By: | November 28, 2019

It takes a lot of effort to change the status quo, the way things have always been. But that’s what technology is forcing us to do. Change the way we do everything, from shopping to communicating, banking to parking, dating to paying for things. Sometimes new technology improves our working and social lives, at other times it becomes cumbersome and annoying. Disruption can be good and bad.

So where do you stand on blockchain and cryptocurrency? (cryptocurrency has its roots in blockchain). There is a temptation to ignore these new two new technological advances believing that they are just fads. But it looks like they are here to stay as their presence and adoption grows. Earlier this year, the New Zealand government became the first country in the world to allow employers to pay staff via cryptocurrency. That was quite an endorsement for the likes of Bitcoin, Ethereum, Ripple and Litecoin. Other governments are sure to follow.

And following the Singapore Fintech Festival 2019 in November, it was revealed the Monetary Authority of Singapore (MAS) is working with Singapore’s financial services industry to develop a new blockchain-based cross-border digital payment system. Sounds impressive, but what does it mean for employers?

Quite a lot actually. One of the major differences between cryptocurrencies and normal forms of payment is their decentralized status. Cryptocurrency needs no bank, financial institution or clearing system to make payments from one party to another. This is where the speed, safety and cost advantage comes in. 

Perhaps the biggest impact for an employer could be when paying staff. This is particular relevant if you regularly pay salaries to staff based overseas. Not only will employers save money (by bypassing traditional banks and financial institutions), but blockchain can also speed up transactions while making them safer, given the many layers of approval needed. Having blockchain at its core, any payments system will also be more transparent as you can see where the money is throughout the entire chain, as it’s based on a public ledger.

And the advancements of a blockchain-based cross-border payment system couldn’t come at a better time as companies become increasingly global (or regional in some case). More Asian employers are now using remote employees and contractors, building their own virtual worker networks. Then there is the growth of freelancer platforms such as Upwork and Workana, aiding cross-border projects and collaborations while supporting the global gig economy. Having a cheaper, faster and more secure way to pay contractors and freelancers is good news for both parties.

Cryptocurrency had a bad press in its infancy, and is still viewed by some as being incredibly volatile. In many cases that’s still true, but this is fuelled by speculative crypto traders. But we are seeing the emergence of a new type of cryptocurrency known as stablecoin. Stablecoins are cryptocurrencies designed to minimize price volatility as they are backed by real assets such as fiat currency or commodities. Such asset-backed cryptocurrencies could win over more governments, companies and workers.

So as cryptocurrency becomes more user-friendly (and understood), plus more stable, the blockchain technology it’s built on could become a  more viable alternative to the traditional banking system. And after more than 200 years of banks sitting at the centre of the transactional universe, maybe it’s about time for a change. All hail digital disruption.

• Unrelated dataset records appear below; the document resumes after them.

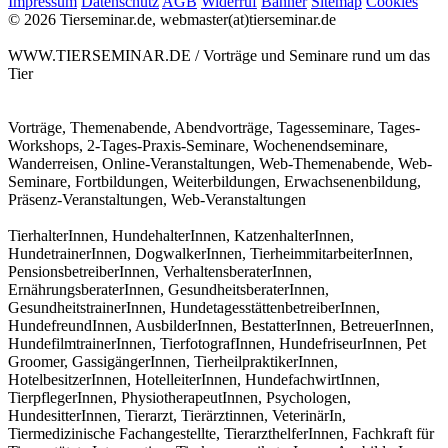
Impressum
Datenschutz
AGB
Widerruf
Banner
Sitemap
Cookies
© 2026 Tierseminar.de, webmaster(at)tierseminar.de
WWW.TIERSEMINAR.DE / Vorträge und Seminare rund um das
Tier
Vorträge, Themenabende, Abendvorträge, Tagesseminare, Tages-
Workshops, 2-Tages-Praxis-Seminare, Wochenendseminare,
Wanderreisen, Online-Veranstaltungen, Web-Themenabende, Web-
Seminare, Fortbildungen, Weiterbildungen, Erwachsenenbildung,
Präsenz-Veranstaltungen, Web-Veranstaltungen
TierhalterInnen, HundehalterInnen, KatzenhalterInnen,
HundetrainerInnen, DogwalkerInnen, TierheimmitarbeiterInnen,
PensionsbetreiberInnen, VerhaltensberaterInnen,
ErnährungsberaterInnen, GesundheitsberaterInnen,
GesundheitstrainerInnen, HundetagesstättenbetreiberInnen,
HundefreundInnen, AusbilderInnen, BestatterInnen, BetreuerInnen,
HundefilmtrainerInnen, TierfotografInnen, HundefriseurInnen, Pet
Groomer, GassigängerInnen, TierheilpraktikerInnen,
HotelbesitzerInnen, HotelleiterInnen, HundefachwirtInnen,
TierpflegerInnen, PhysiotherapeutInnen, Psychologen,
HundesitterInnen, Tierarzt, Tierärztinnen, VeterinärIn,
Tiermedizinische Fachangestellte, TierarzthelferInnen, Fachkraft für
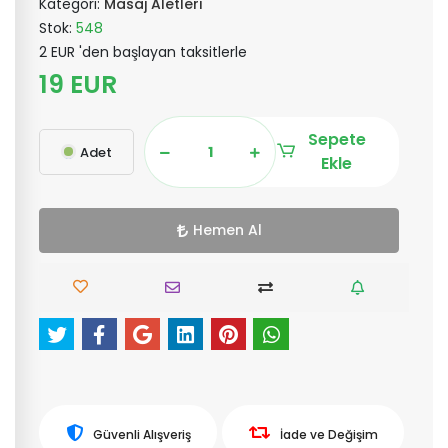
Kategori:
Masaj Aletleri
Stok:
548
2 EUR 'den başlayan taksitlerle
19 EUR
Sepete
Adet
Ekle
Hemen Al
Güvenli Alışveriş
İade ve Değişim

Blockchain and cryptocurrency Q&A

So what exactly is blockchain?

While it may sound complicated, Blockchain technology is actually fairly easy to understand as new technology goes. Basically, it’s a shared database populated with entries that must be confirmed and encrypted. Think of it as a highly encrypted shared Google Document.

Blockchain tech offers a way to securely and efficiently create a tamper-proof log of sensitive activity (transferring money, sending private data) in a public ledger. That means all transactions are visible and transparent, while the sender can remain anonymous.

How does it relate to cryptocurrency?

Cryptocurrency is essentially digital money, leveraging off blockchain technology. Money is moved via the encrypted network of computers. The key thing is that cryptocurrency is decentralized, so there’s no need for middlemen like banks and clearing houses. This is the major advantage of blockchain-based products and services.

Bitcoin is the most popular cryptocurrency and the most widely used. However, it has proven to be very volatile. There are lots of other cryptocurrencies – in fact there are more than 1600. After Bitcoin, the most popular are Ripple, Ethereum and Tether.

How safe are they?

While blockchain is lauded for being safe and secure, cryptocurrency is another matter. While currencies can be safely stored online in a digital wallet, it’s price is highly volatile at present. This is more about the trading side and speculative nature of cryptocurrency. But more stable cryptocurrencies (stable coins) are starting to emerge.

Of course, nothing stored online can be completely safe from hackers but cryptocurrencies do have very strict safety protocols.